Data items
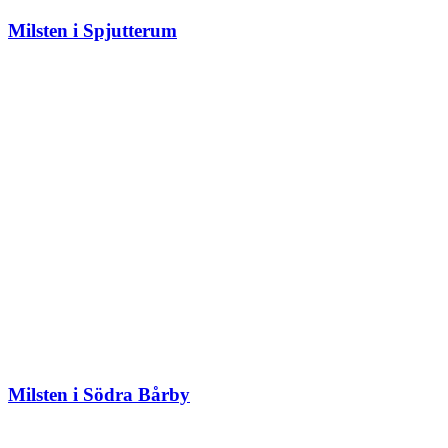
Milsten i Spjutterum
Milsten i Södra Bårby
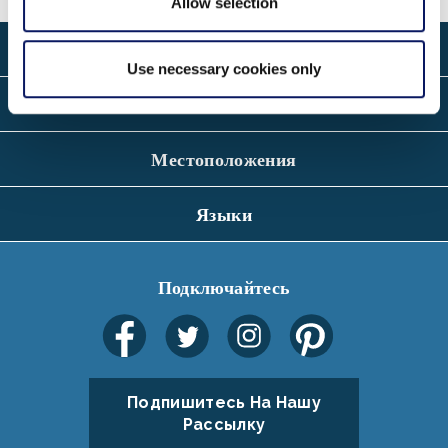
Allow selection
О Сайте
Use necessary cookies only
Связаться С
Местоположения
Языки
Подключайтесь
Подпишитесь На Нашу
Рассылку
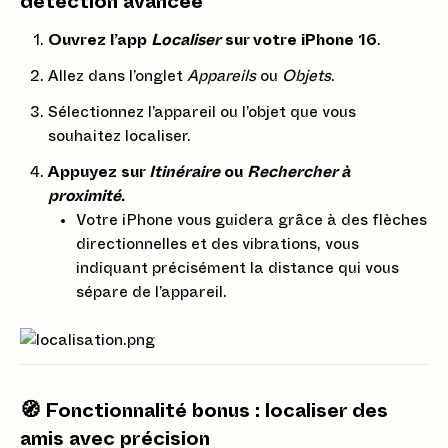
détection avancée
Ouvrez l’app
Localiser
sur votre iPhone 16
.
Allez dans l’onglet
Appareils
ou
Objets
.
Sélectionnez l’appareil ou l’objet que vous
souhaitez localiser.
Appuyez sur
Itinéraire
ou
Rechercher à
proximité
.
Votre iPhone vous guidera grâce à des flèches
directionnelles et des vibrations, vous
indiquant précisément la distance qui vous
sépare de l’appareil.
🧭 Fonctionnalité bonus : localiser des
amis avec précision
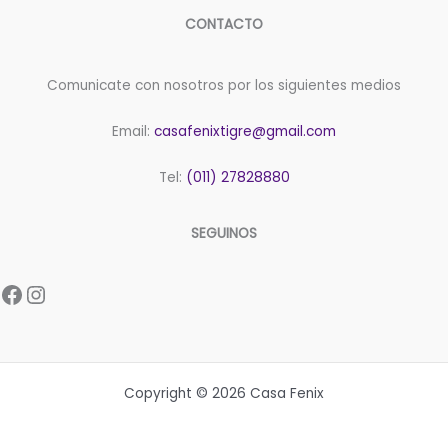
CONTACTO
Comunicate con nosotros por los siguientes medios
Email:
casafenixtigre@gmail.com
Tel:
(011) 27828880
SEGUINOS
Facebook
Instagram
Copyright © 2026 Casa Fenix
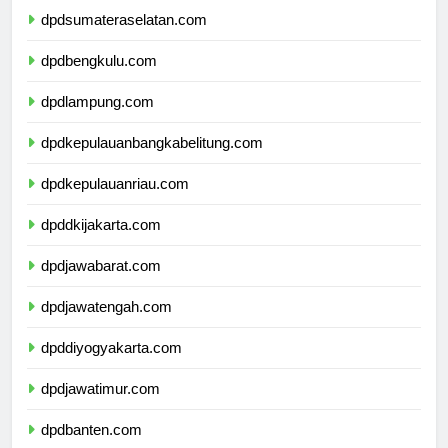
dpdsumateraselatan.com
dpdbengkulu.com
dpdlampung.com
dpdkepulauanbangkabelitung.com
dpdkepulauanriau.com
dpddkijakarta.com
dpdjawabarat.com
dpdjawatengah.com
dpddiyogyakarta.com
dpdjawatimur.com
dpdbanten.com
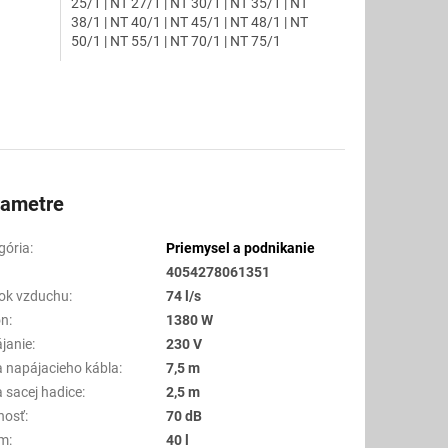
25/1 | NT 27/1 | NT 30/1 | NT 35/1 | NT
38/1 | NT 40/1 | NT 45/1 | NT 48/1 | NT
50/1 | NT 55/1 | NT 70/1 | NT 75/1
rametre
gória
:
Priemysel a podnikanie
4054278061351
tok vzduchu
:
74 l/s
on
:
1380 W
janie
:
230 V
a napájacieho kábla
:
7,5 m
a sacej hadice
:
2,5 m
nosť
:
70 dB
em
:
40 l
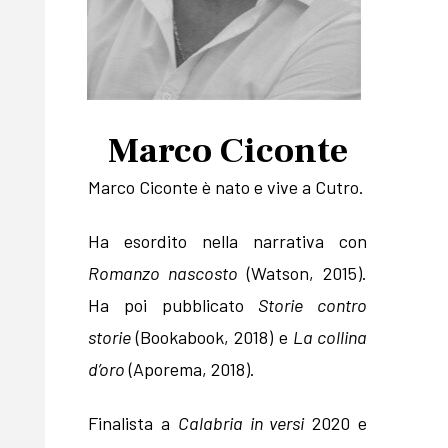
Marco Ciconte
Marco Ciconte è nato e vive a Cutro.
Ha esordito nella narrativa con
Romanzo nascosto
(Watson, 2015).
Ha poi pubblicato
Storie contro
storie
(Bookabook, 2018) e
La collina
d’oro
(Aporema, 2018).
Finalista a
Calabria in versi
2020 e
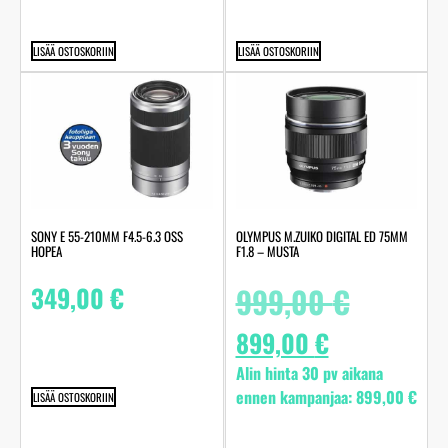
LISÄÄ OSTOSKORIIN
LISÄÄ OSTOSKORIIN
SONY E 55-210MM F4.5-6.3 OSS
OLYMPUS M.ZUIKO DIGITAL ED 75MM
HOPEA
F1.8 – MUSTA
349,00
€
999,00
€
899,00
€
Alin hinta 30 pv aikana
ennen kampanjaa:
899,00
€
LISÄÄ OSTOSKORIIN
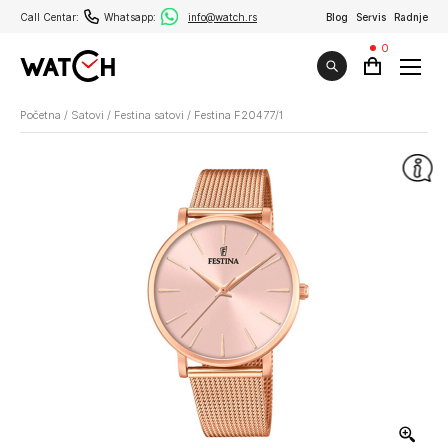
Call Centar:
Whatsapp:
info@watch.rs
Blog
Servis
Radnje
0
Početna
/
Satovi
/
Festina satovi
/
Festina F20477/1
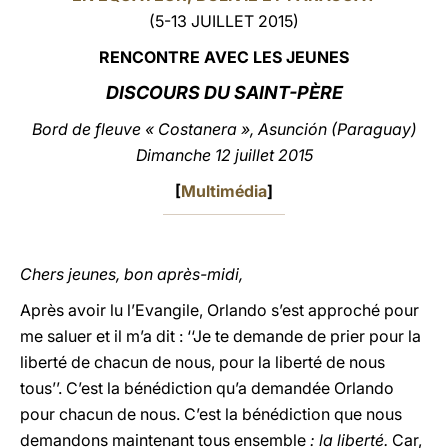
(5-13 JUILLET 2015)
LATINE
RENCONTRE AVEC LES JEUNES
DISCOURS DU SAINT-PÈRE
Bord de fleuve « Costanera », Asunción (Paraguay)
Dimanche 12 juillet 2015
[
Multimédia
]
Chers jeunes, bon après-midi,
Après avoir lu l’Evangile, Orlando s’est approché pour
me saluer et il m’a dit : ‘‘Je te demande de prier pour la
liberté de chacun de nous, pour la liberté de nous
tous’’. C’est la bénédiction qu’a demandée Orlando
pour chacun de nous. C’est la bénédiction que nous
demandons maintenant tous ensemble
: la liberté.
Car,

What is expected:
Make an exact copy of the data, leaving its pictures out.

Answer to this task:
Milsten i Spjutterum
Milsten i Södra Bårby
Allow selection
О Сайте
Use necessary cookies only
Связаться С
Местоположения
Языки
Подключайтесь
Подпишитесь На Нашу
Рассылку
détection avancée
Ouvrez l’app
Localiser
sur votre iPhone 16
.
Allez dans l’onglet
Appareils
ou
Objets
.
Sélectionnez l’appareil ou l’objet que vous
souhaitez localiser.
Appuyez sur
Itinéraire
ou
Rechercher à
proximité
.
Votre iPhone vous guidera grâce à des flèches
directionnelles et des vibrations, vous
indiquant précisément la distance qui vous
sépare de l’appareil.
🧭 Fonctionnalité bonus : localiser des
amis avec précision
CONTACTO
Comunicate con nosotros por los siguientes medios
Email:
casafenixtigre@gmail.com
Tel:
(011) 27828880
SEGUINOS
Facebook
Instagram
Copyright © 2026 Casa Fenix
dpdsumateraselatan.com
dpdbengkulu.com
dpdlampung.com
dpdkepulauanbangkabelitung.com
dpdkepulauanriau.com
dpddkijakarta.com
dpdjawabarat.com
dpdjawatengah.com
dpddiyogyakarta.com
dpdjawatimur.com
dpdbanten.com
25/1 | NT 27/1 | NT 30/1 | NT 35/1 | NT
38/1 | NT 40/1 | NT 45/1 | NT 48/1 | NT
50/1 | NT 55/1 | NT 70/1 | NT 75/1
rametre
gória
:
Priemysel a podnikanie
4054278061351
tok vzduchu
:
74 l/s
on
:
1380 W
janie
:
230 V
a napájacieho kábla
:
7,5 m
a sacej hadice
:
2,5 m
nosť
:
70 dB
em
:
40 l
Marco Ciconte
Marco Ciconte è nato e vive a Cutro.
Ha esordito nella narrativa con
Romanzo nascosto
(Watson, 2015).
Ha poi pubblicato
Storie contro
storie
(Bookabook, 2018) e
La collina
d’oro
(Aporema, 2018).
Finalista a
Calabria in versi
2020 e
LISÄÄ OSTOSKORIIN
LISÄÄ OSTOSKORIIN
SONY E 55-210MM F4.5-6.3 OSS
OLYMPUS M.ZUIKO DIGITAL ED 75MM
HOPEA
F1.8 – MUSTA
349,00
€
999,00
€
899,00
€
Alin hinta 30 pv aikana
ennen kampanjaa:
899,00
€
LISÄÄ OSTOSKORIIN
Call Centar:
Whatsapp:
info@watch.rs
Blog
Servis
Radnje
0
Početna
/
Satovi
/
Festina satovi
/
Festina F20477/1
(5-13 JUILLET 2015)
LATINE
RENCONTRE AVEC LES JEUNES
DISCOURS DU SAINT-PÈRE
Bord de fleuve « Costanera », Asunción (Paraguay)
Dimanche 12 juillet 2015
[
Multimédia
]
Chers jeunes, bon après-midi,
Après avoir lu l’Evangile, Orlando s’est approché pour
me saluer et il m’a dit : ‘‘Je te demande de prier pour la
liberté de chacun de nous, pour la liberté de nous
tous’’. C’est la bénédiction qu’a demandée Orlando
pour chacun de nous. C’est la bénédiction que nous
demandons maintenant tous ensemble
: la liberté.
Car,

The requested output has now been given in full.